All new Registrations are manually reviewed and approved, so a short delay after registration may occur before your account becomes active.
All new Registrations are manually reviewed and approved, so a short delay after registration may occur before your account becomes active.
Pen test my script please.
Please pen test this script/environment.... Let me know via pms if you find any vulnerabilities.
Comments
I can't see where a vuln can be found, as it generally displeys static data.
I don't think it will ever take user input but I know some people around here are pretty savvy and wanted to make sure this had no vuln's before I added some more dangerous functions to login via ssh to servers and read loads.
This thing already uses the dangerous exec() function because of PHP's SOCKET_RAW downfall. Using an fSockOpen isn't any good either because of php's difference in execution time inflating the ping.
Do your servers run any kind of web server on them? May be safer to have a PHP or whatever script on the nodes run uptime on demand, then have your status script read the URL.
Or use SNMP if it's just for statistical information.
PITA to put that script on all the other nodes if I can make it secure with the one script.
Is this script doing new pings every time I refresh, or does it just update a lot?
New pings, was thinking about doing pings with ajax. Is there a design flaw here?
Let's all constantly hit F5 at the same time...
Don't think it would hurt very much.
If someone wanted to cause trouble they could probably do some sort of mass requests of the page. If you were getting several hundreds of those a second that could maybe affect/put strain on all the servers. This might not be the case, but it may be worth either looking into rate limiting or grabbing the pings independently from someone loading the page.
@Zen I can just set a max amount of requests server side right? Anyone can hurt you on any script by sending millions of requests for the same page.
Depends on how it is designed.
On your place, I'd get some kind of a loop that checks the ping / uptime / status every X minutes and than pull from a database and only displey the results. Actually, I've written myself something like this the past weekend, got to finish some email alerts and will see how it goes.
If you go to http://buyvmstatus.com/live aren't they hitting the server every second?
They may be pinging the BuyVM nodes every second, but it's just being done from one server. If 20 people are viewing that page there aren't going to be 20* the pings.
@Nick so they are updating mysql every second?
Wouldn't it be easier for someone to just use a botnet to send you tons of ICMP packets if they wanted to be malicious?
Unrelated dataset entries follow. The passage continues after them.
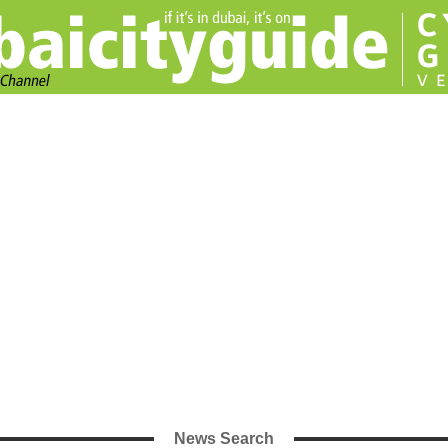
News Search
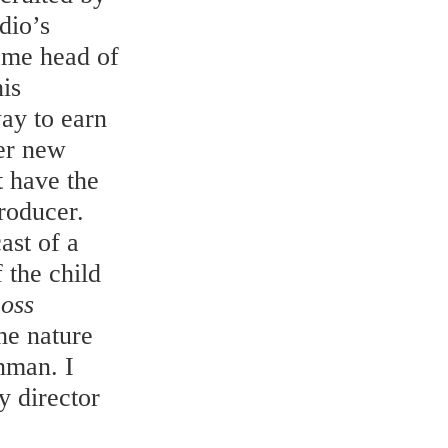
dio’s
came head of
is
way to earn
er new
t have the
producer.
ast of a
 the child
 oss
he nature
nman. I
y director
Also - is it possibly bad to post the hostname?
Then they would have to target x number of servers. If they flood your script then you are DDOSSing all the servers for them.
Wonder if I can emulate 1000's of requests to my script from different sources? Or if someone would be so kind as to do this for me .....
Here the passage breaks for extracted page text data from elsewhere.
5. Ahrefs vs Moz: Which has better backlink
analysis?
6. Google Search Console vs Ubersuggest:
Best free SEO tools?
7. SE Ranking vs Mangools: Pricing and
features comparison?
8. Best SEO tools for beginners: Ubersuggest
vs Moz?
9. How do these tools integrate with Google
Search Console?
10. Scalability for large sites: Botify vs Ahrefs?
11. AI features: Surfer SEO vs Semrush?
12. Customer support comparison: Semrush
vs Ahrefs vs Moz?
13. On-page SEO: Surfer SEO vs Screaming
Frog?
So anyone who loads this page is sending a request to all the servers then.
@zen that site isn't run by buyvm so I'm unsure of how they would have a script running on buyvm server.
@Corey: I dug up the login to an old booter account that I had used a while back for tweaking varnish, and tried attacking your site (HTTP GET). There was no noticeable effect, but I'm not sure how powerful this thing still is.
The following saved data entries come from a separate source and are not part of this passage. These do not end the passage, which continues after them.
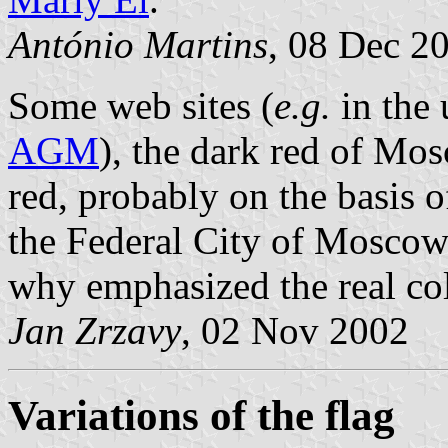
António Martins
, 08 Dec 2
Some web sites (
e.g.
in the 
AGM
), the dark red of Mo
red, probably on the basis o
the Federal City of Moscow 
why emphasized the real colo
Jan Zrzavy
, 02 Nov 2002
Variations of the flag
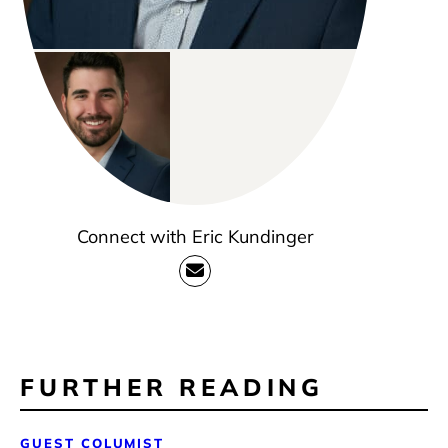
Connect with Eric Kundinger
FURTHER READING
GUEST COLUMIST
Now though (~2min after the attack was supposedly stopped), your page suddenly went down. I don't know if I was the cause or if you took it down, but it seems to have came back up. Anyways, this is the best I can do in terms of a load test, I hope it helped in some way!
@zen but then if I go ajax the updater script would be revealed anyway.
@JTR thanks! I probably ran out of ram or something since I haven't set max requests
@Corey I've seen scripts that do stuff, save the stuff to a file and will only run commands when a specific time has elapsed, its a little more code, basically implementing ur own cache file basically, this might help a little bit against abuse
Such as
Ping servers
Store results in file
PHP checks when last the file is updated based on your specified interval time
If interval time not elapsed, display results from file
If elapsed, re run ping, store in file and return results
@risharde that would be the same as sticking it in mysql or something... it's going to cause a lot of DISK IO doing it that way.
@Corey okay, sorry, I didn't realize you didn't want a disk cache... okay, how about PHP Shared Memory option. Haven't used it personally though I intend to try it out. I also saw someone write a script that does basic operations using it, do Google search if interested.
Reference: http://php.net/manual/en/book.shmop.php
EDIT: memcache but I think that takes longer to set up, never tried it, this is another one I would eventually try later on.
@risharde that would also make the application consume tons of memory
Memcache is good but idk if it would be suitable.
Shared memory looks awesome, but the script isn't causing trouble to need to use something like this.
@Corey agreed, memcache would be over kill - only suggested it so other people would know there is also that option if they read the thread, the PHP shared memory wouldn't use much of anything I think, keep me posted if you decide to use it because I want to try it but I don't have the time at the moment
Good luck!
'Tons of disk IO'
Your results are a few kilobytes at the worst case scenario, what are you talking about again?
<_<;
If I updated it every second - especially with the new features I plan on adding....
I decided to update it every minute and I'm going to use an updater script to update mysql every minute and then the client facing page will get data from mysql.